The Futility of Extending Chilled-Air Cooling

A pair of recent announcements from two of the world’s biggest companies sent the clearest signal so far that the age of chilled-air systems is coming to an end.

According to a report in The Information, Amin Vahdat, Google’s general manager of machine learning, systems and cloud AI, told the Hot Chips conference that the company has had to make major changes to its data centers to accommodate its expanded capacity of AI chips, mainly by switching from air cooling to liquid cooling with noticeable improvements in performance and reliability.

And Jensen Huang, the CEO of NVIDIA, perhaps the poster child of the generative AI era, predicted $1 trillion will be spent over four years upgrading data centers for AI, including the increased need to keep those AI chips cool.

Chilled-air systems have been a loyal companion for most data-center operators for years, but the inefficiencies of those systems are becoming exposed as demands on electricity consumption and water usage continue to skyrocket. To continue down that path is using a blunt instrument on an increasingly complex problem, consigning companies to a life of increasing operational pain.

A look at the numbers reveals just how blunt chilled-air systems are. The primary heat generator in any data center is the CPU within each server. A typical 10,000-square-foot data center might contain 400 server racks, meaning there could be 16,000 CPUs in need of cooling.
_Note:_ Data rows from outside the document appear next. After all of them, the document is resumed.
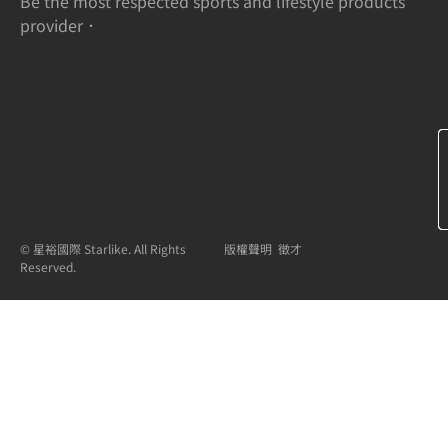
Be the most respected sports and lifestyle products
provider．
© 星裕國際 Starlike. All Rights
版權聲明
徵才
Reserved.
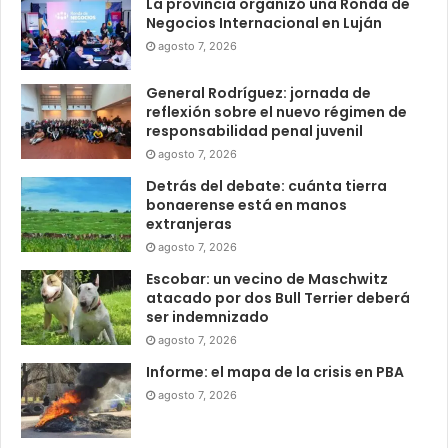
La provincia organizó una Ronda de
Negocios Internacional en Luján
agosto 7, 2026
General Rodríguez: jornada de
reflexión sobre el nuevo régimen de
responsabilidad penal juvenil
agosto 7, 2026
Detrás del debate: cuánta tierra
bonaerense está en manos
extranjeras
agosto 7, 2026
Escobar: un vecino de Maschwitz
atacado por dos Bull Terrier deberá
ser indemnizado
agosto 7, 2026
Informe: el mapa de la crisis en PBA
agosto 7, 2026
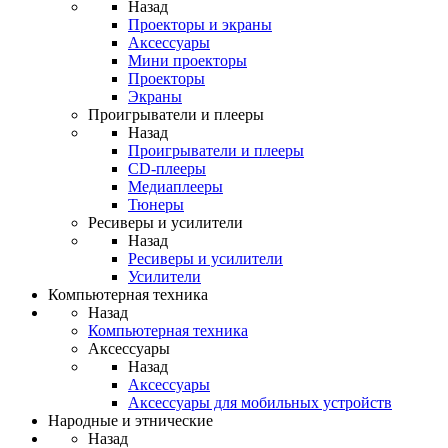
Назад
Проекторы и экраны
Аксессуары
Мини проекторы
Проекторы
Экраны
Проигрыватели и плееры
Назад
Проигрыватели и плееры
CD-плееры
Медиаплееры
Тюнеры
Ресиверы и усилители
Назад
Ресиверы и усилители
Усилители
Компьютерная техника
Назад
Компьютерная техника
Аксессуары
Назад
Аксессуары
Аксессуары для мобильных устройств
Народные и этнические
Назад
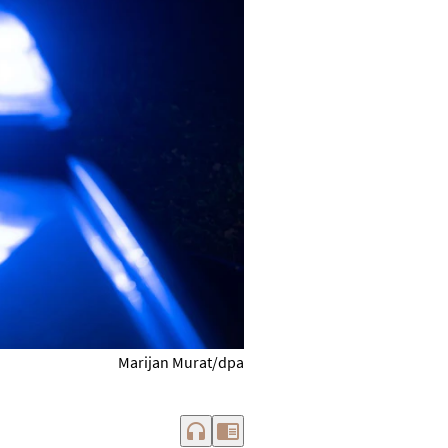
Marijan Murat/dpa
headphones
chrome_reader_mode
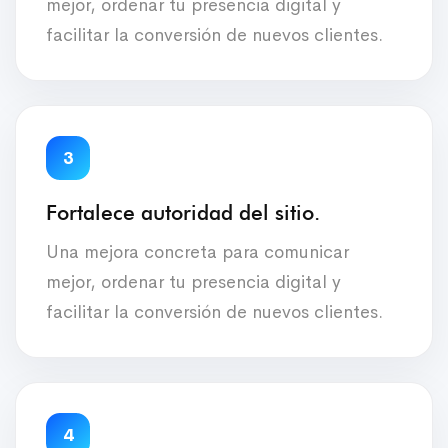
mejor, ordenar tu presencia digital y
facilitar la conversión de nuevos clientes.
3
Fortalece autoridad del sitio.
Una mejora concreta para comunicar
mejor, ordenar tu presencia digital y
facilitar la conversión de nuevos clientes.
4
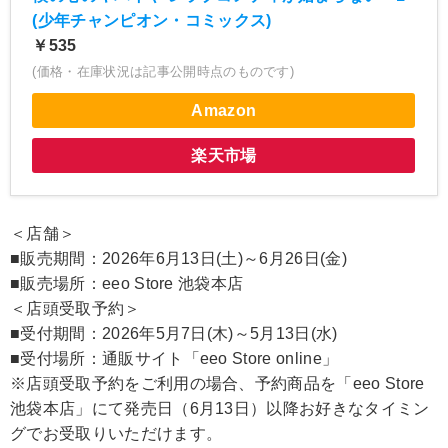
(少年チャンピオン・コミックス)
￥535
(価格・在庫状況は記事公開時点のものです)
Amazon
楽天市場
＜店舗＞
■販売期間：2026年6月13日(土)～6月26日(金)
■販売場所：eeo Store 池袋本店
＜店頭受取予約＞
■受付期間：2026年5月7日(木)～5月13日(水)
■受付場所：通販サイト「eeo Store online」
※店頭受取予約をご利用の場合、予約商品を「eeo Store
池袋本店」にて発売日（6月13日）以降お好きなタイミン
グでお受取りいただけます。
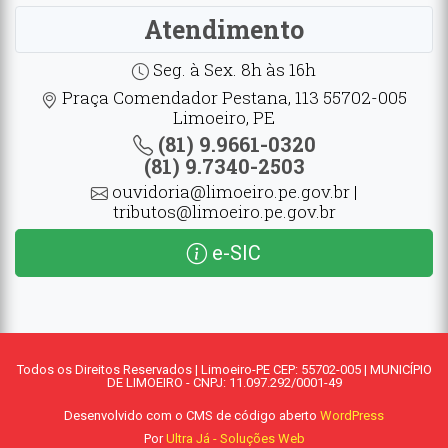
Atendimento
Seg. à Sex. 8h às 16h
Praça Comendador Pestana, 113 55702-005
Limoeiro, PE
(81) 9.9661-0320
(81) 9.7340-2503
ouvidoria@limoeiro.pe.gov.br |
tributos@limoeiro.pe.gov.br
e-SIC
Todos os Direitos Reservados | Limoeiro-PE CEP: 55702-005 | MUNICÍPIO
DE LIMOEIRO - CNPJ: 11.097.292/0001-49
Desenvolvido com o CMS de código aberto
WordPress
Por
Ultra Já - Soluções Web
But each CPU is just 1,600 square millimeters, so the total area of CPUs is just 275 square feet. Using air cooling, data centers employ AC systems designed for the entire building — cooling the entire 10,000-square-foot space rather than the heat-producing 275 square feet. That’s 36 times less efficient than it needs to be.

The Moving Target of Operational Efficiency

Given the blunt nature of chilled-air systems, data center operators need to put in a good amount of design and operational effort to wring out some reasonable operational efficiency. But that turns out to be an ongoing project because server and rack distributions change over time, whether it’s chips getting hotter with succeeding server models or pressure to manage budgets, space or ESG initiatives.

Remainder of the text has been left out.